Real Compensation – Still Below Where It Was Two Years Ago
Kash treats us to three things: (1) the latest on compensation from the BLS; (2) his own analysis and chart; and (3) a discussion from Rex Nuttig:
In the past year, employment costs are up 3.3%, the fastest year-over-gain in five quarters. It’s the first time compensation costs have risen faster than inflation in two years … A year ago, inflation-adjusted wages were down 2.3% year-over-year, but were up 1.1% in the past four quarters … Even though employment costs are at a two-year high, the increase has been modest by historic standards.
OK, the latter may have been a trick or perhaps that rock Charlie Brown usually got during Halloween. So he starts off with a nominal increase before he notes that the real wage increase for the past year was less than the real wage decrease for the year before. Translation: over the past two years, real wages have fallen by about 1.2%.

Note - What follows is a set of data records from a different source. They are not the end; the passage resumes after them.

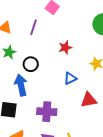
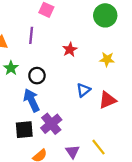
blue triangle: (70, 78) -> (83, 90), moved
purple cross: (47, 112) -> (51, 124), moved, turned -30

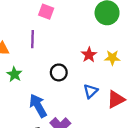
red star: (70, 49) -> (89, 55), moved
black circle: (37, 76) -> (59, 72), moved

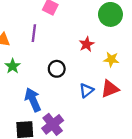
red star: (89, 55) -> (87, 44), moved
red triangle: (116, 99) -> (110, 89), moved

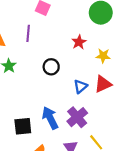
blue arrow: (33, 100) -> (50, 118), moved
purple cross: (53, 124) -> (77, 117), moved

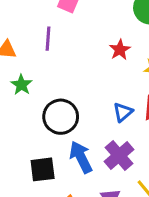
black circle: (51, 67) -> (61, 117), moved, size x1.5

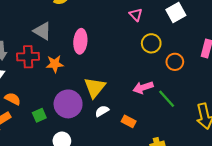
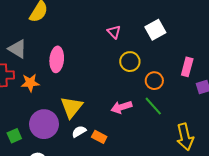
green line: (167, 99) -> (153, 106), moved
orange rectangle: (129, 121) -> (99, 137), moved

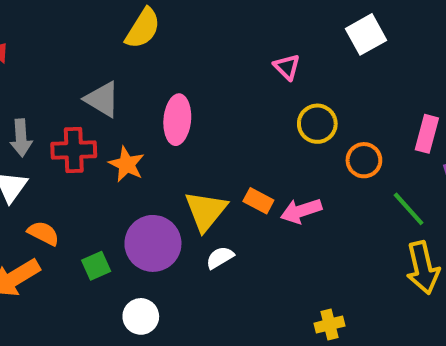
white square: (155, 30) -> (366, 34), moved
orange star: (30, 83) -> (127, 164), turned 30
green line: (153, 106) -> (409, 209), moved
orange rectangle: (99, 137) -> (258, 201), moved

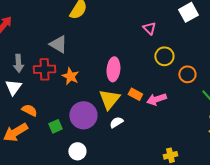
pink ellipse: (177, 120) -> (113, 69), moved

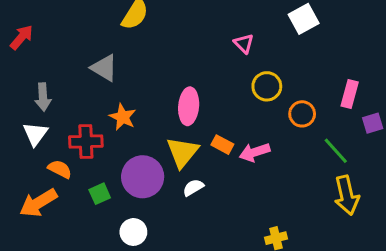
red cross: (44, 69) -> (86, 142), moved

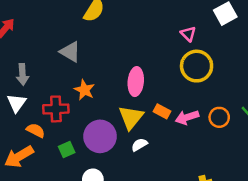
pink triangle: (244, 43) -> (188, 34), moved
yellow circle: (267, 86) -> (197, 66), size x1.4
orange circle: (302, 114) -> (219, 117), moved

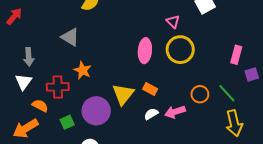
pink ellipse: (136, 82) -> (145, 51), moved
pink arrow: (187, 117) -> (175, 112), moved
white semicircle: (139, 145) -> (151, 114), moved

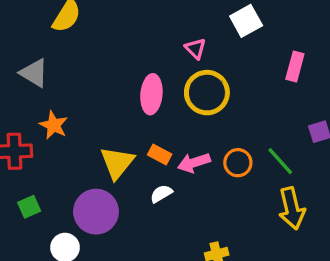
pink rectangle: (236, 55) -> (295, 66), moved
purple circle: (96, 111) -> (96, 212), moved
pink arrow: (175, 112) -> (194, 163), moved

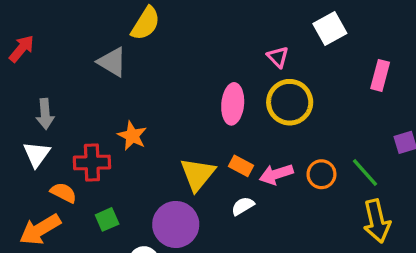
gray triangle: (34, 73) -> (112, 62), moved

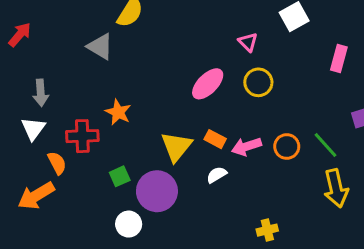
yellow circle: (290, 102) -> (258, 82), size x0.7
pink ellipse: (233, 104) -> (208, 84), turned 40
orange semicircle: (63, 193) -> (57, 163), turned 35
green square: (107, 219) -> (120, 176), moved

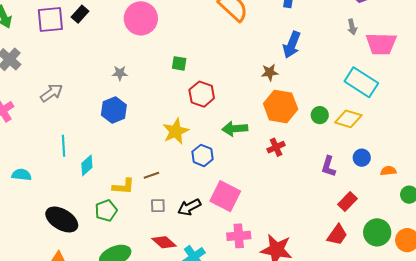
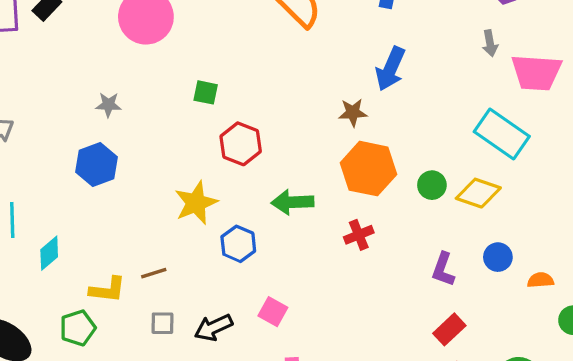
pink square: (225, 196) -> (273, 312), size x0.6
red rectangle: (348, 202) -> (449, 329), moved

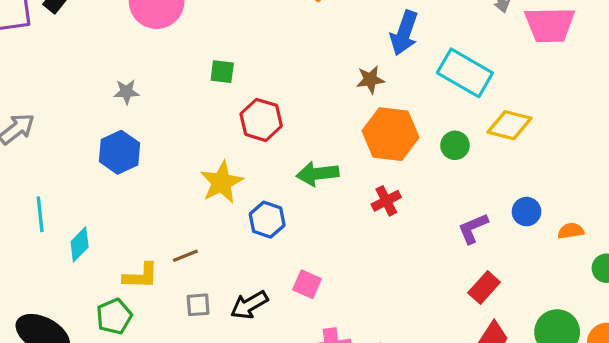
cyan rectangle: (502, 134) -> (465, 73), moved
yellow diamond: (478, 193) -> (510, 125), moved
purple L-shape: (443, 269) -> (473, 228), turned 52

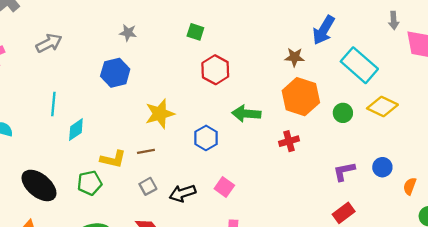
yellow star: (222, 182) -> (160, 114), moved
orange semicircle: (571, 231) -> (410, 186), turned -72
gray square: (198, 305) -> (148, 186), turned -36

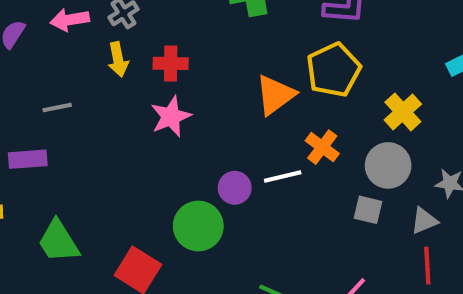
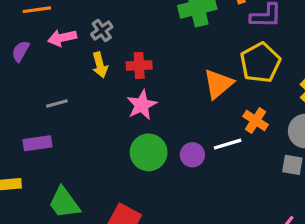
green circle: (198, 226) -> (149, 152), moved

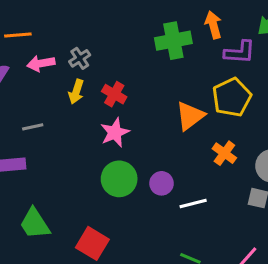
yellow arrow: (100, 65) -> (76, 92), turned 30
red cross: (139, 65) -> (114, 94), turned 30
white line: (228, 144) -> (193, 204), moved

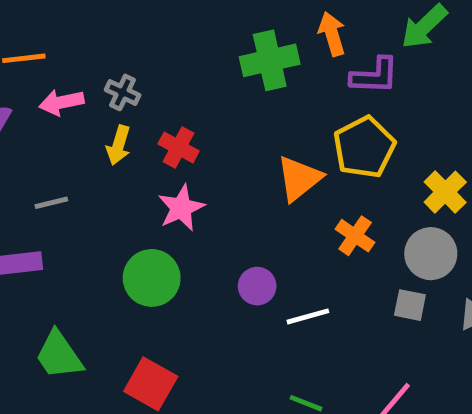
gray cross: (80, 58) -> (123, 92), turned -30
green circle: (119, 179) -> (152, 278), moved

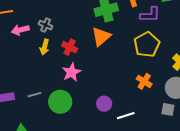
orange triangle: (299, 178) -> (101, 36), moved
gray line: (51, 203) -> (34, 95), moved

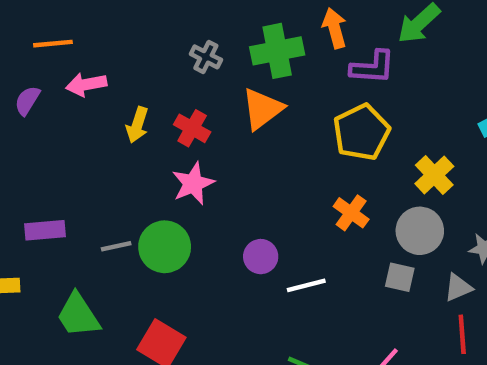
gray cross: (46, 25) -> (206, 57), moved
gray line: (34, 95) -> (116, 246), moved

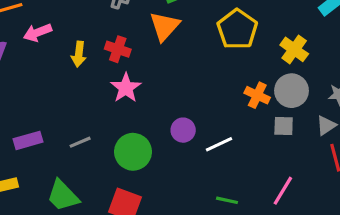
orange cross: (351, 213) -> (257, 95), moved
green circle: (165, 247) -> (133, 152), moved

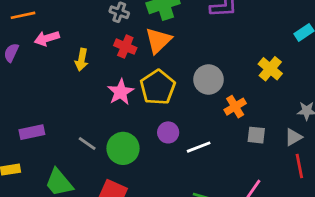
yellow pentagon: (237, 29) -> (158, 87), moved
red cross: (118, 49) -> (125, 47), moved
gray circle: (292, 91) -> (208, 79), moved
orange cross: (257, 95) -> (235, 107), turned 30
gray line: (80, 142) -> (87, 144), moved, turned 54

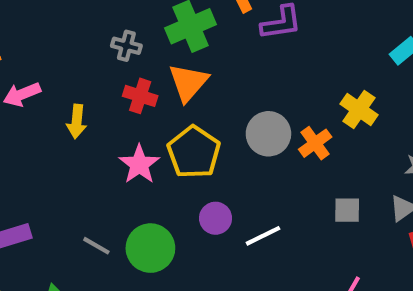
orange cross: (235, 107) -> (315, 143), moved

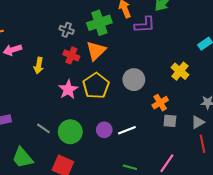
orange cross: (315, 143) -> (160, 103), moved
purple circle: (216, 218) -> (104, 130), moved

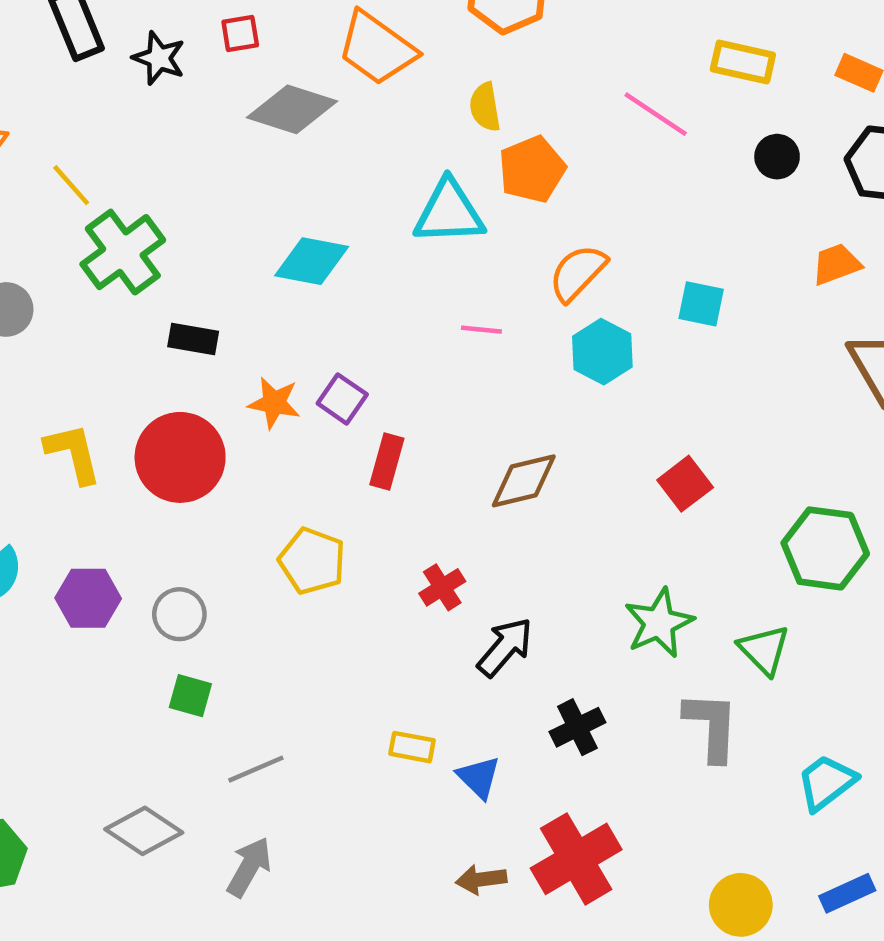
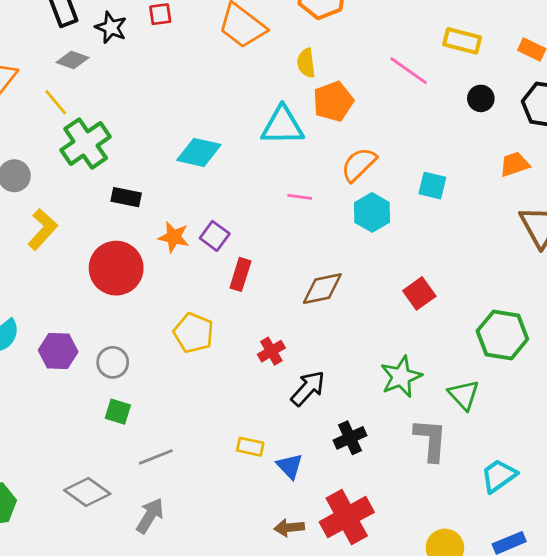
gray diamond: (292, 109) -> (72, 60), moved, size x0.6
yellow L-shape: (73, 453) -> (43, 229), moved, turned 54

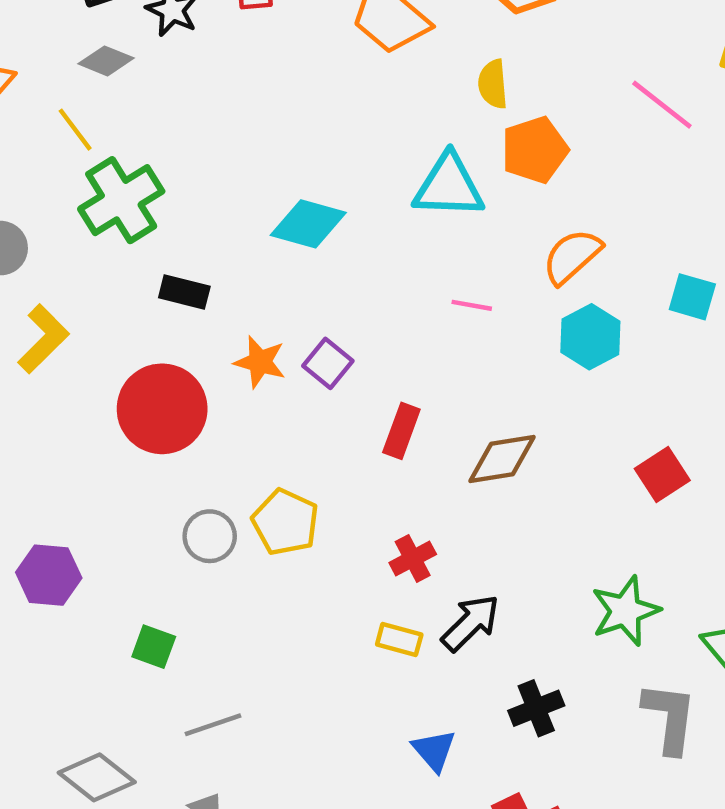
red rectangle: (240, 274) -> (401, 431), moved
purple hexagon: (58, 351) -> (49, 575), moved
gray circle: (113, 362) -> (210, 536), moved
yellow rectangle: (250, 447) -> (399, 640), moved

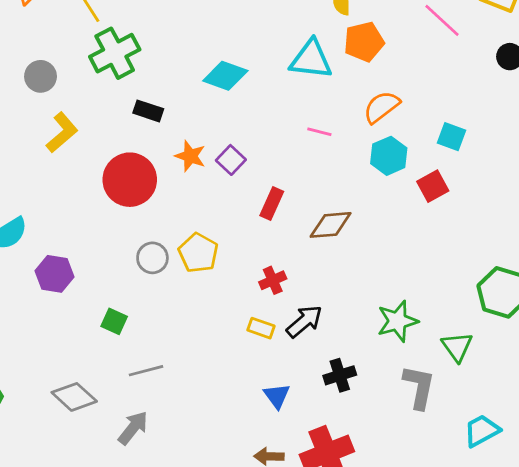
red square: (662, 474) -> (433, 186), moved

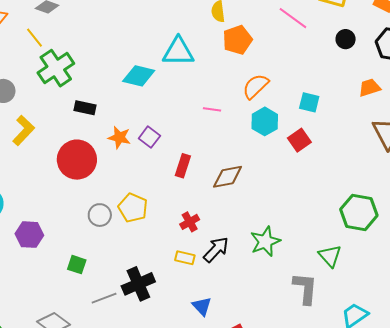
cyan triangle: (311, 59) -> (178, 52), moved
green star: (397, 321) -> (265, 241), moved
black cross: (340, 375) -> (138, 284), moved, size x1.4

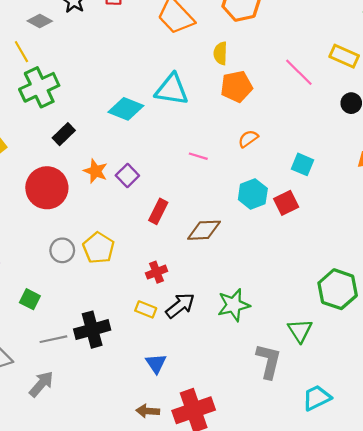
orange semicircle: (256, 86) -> (248, 139), size x0.7
black rectangle: (85, 108) -> (64, 134), turned -65
cyan hexagon: (265, 121) -> (253, 194), moved

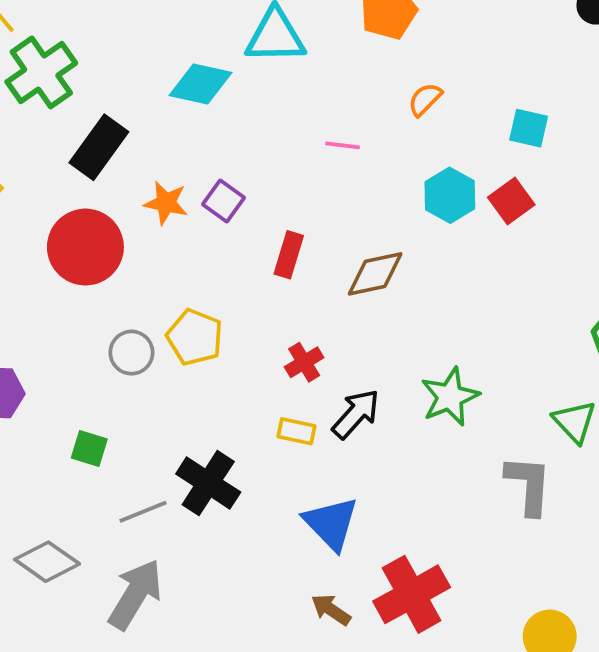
black rectangle: (64, 134) -> (99, 147), size x1.5
black cross: (92, 330) -> (208, 483), turned -32
blue triangle: (156, 363) -> (331, 523), size x1.5
gray arrow: (41, 384) -> (135, 594), size x1.4
brown arrow: (148, 411) -> (331, 610), turned 40

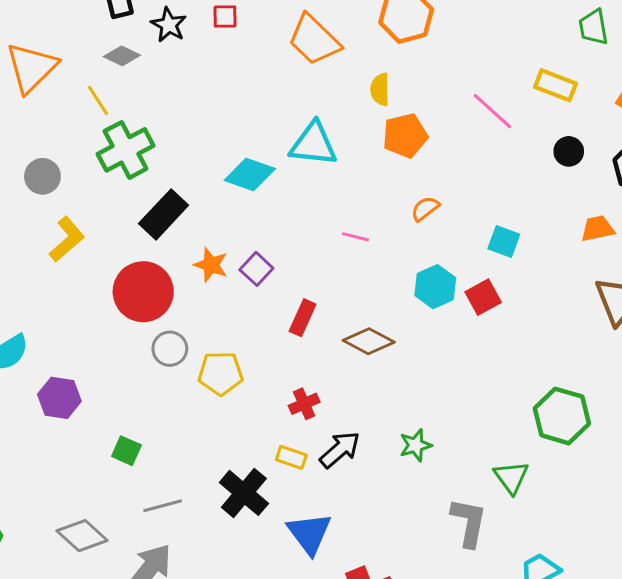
brown diamond: (375, 274) -> (369, 341), turned 33
yellow pentagon: (195, 337) -> (220, 373), turned -30
gray circle: (131, 353) -> (170, 349), moved
green star: (450, 397) -> (416, 445), size x0.7
black cross: (208, 483) -> (244, 493), moved

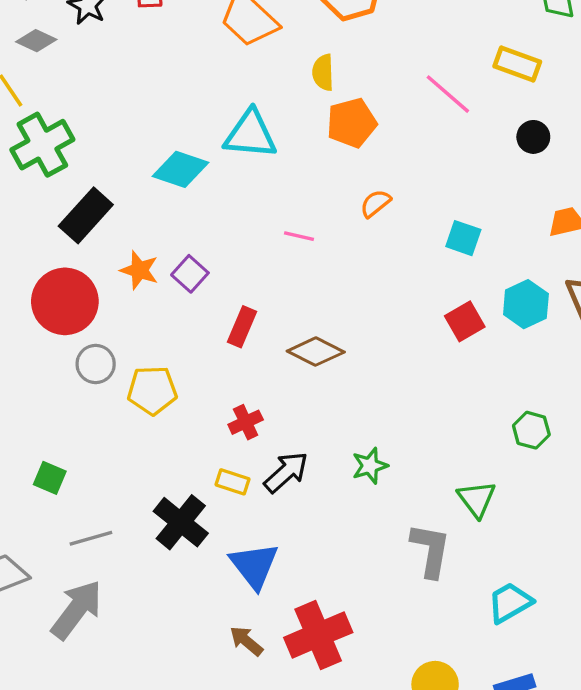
cyan hexagon: (435, 287) -> (526, 304), moved
red square: (483, 297) -> (465, 321), moved
green hexagon: (562, 416) -> (531, 430), size x0.6

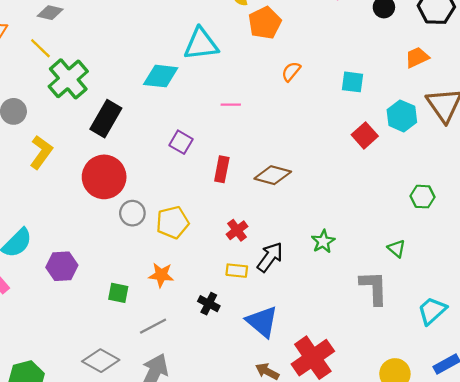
pink line: (299, 236) -> (231, 105), moved
orange star: (139, 270) -> (161, 275), moved
green triangle: (477, 499) -> (397, 248), size x0.7
black cross: (181, 522) -> (209, 304), size x0.6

But the claim that employment costs are at a two-year high is just absurd. Why? Look at my chart which takes the September to September nominal increases in total compensation as well as wages and benefits and converts them to real changes. Real benefits barely increased during the period from September 2004 to September 2005 and then rose at the same modest rate as wages during the last year. Real compensation fell by 1.6% during the period from September 2004 to September 2005 and then rose by 1.2% over the past year. Excuse me – but how can one say that real compensation now is higher than it was two years ago?